Thursday, 18 December 2008

Lee De Forest, 1873-1961

American scientist,

Invents the Audion grid-triode vacuum tube in 1906 used as a detector of radio signals, an audio amplifier and an oscillator for transmitting.

De Forest is credited with the Birth of public radio broadcasting when on January 12, 1910, he conducted experimental broadcast of part of the live performance of Tosca and, the next day, a performance with the participation of the Italian tenor Enrico Caruso from the stage of Metropolitan Opera House in New York City.

Caruso, breaks hearts and glass with his voice, also haunting Werner Herzog's Fitzcarraldo.
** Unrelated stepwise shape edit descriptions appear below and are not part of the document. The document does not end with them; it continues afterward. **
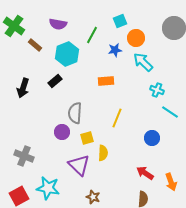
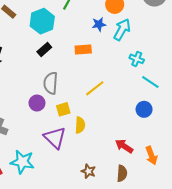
blue star: (115, 50) -> (99, 24), moved
cyan arrow: (143, 62) -> (122, 30), turned 75
black rectangle: (55, 81) -> (44, 49), moved
yellow line: (117, 118) -> (95, 88), turned 30
blue circle: (152, 138) -> (144, 109), moved
brown star: (93, 197) -> (88, 171), moved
I remember reading in that excellent book from Suzan J. Douglas that De Forest was a meloman but couldn't afford a seat at the opera. He was relentlessly placed behind a column. He then promised himself to use his telegraph apparatus to bring music in people's houses. By doing this, he changed the way wireless telecommunication was used, originally from point to point (eg warship to military base) to omnidirectional broadcast. Fairly good intentions there. Thank you sir!

Here is the book reference:
Suzan J. Douglas,
Inventing american broadcasting 1899 - 1922,
The John Hopkins University Press,
Paperback, Baltimore and London, 1987, 365p.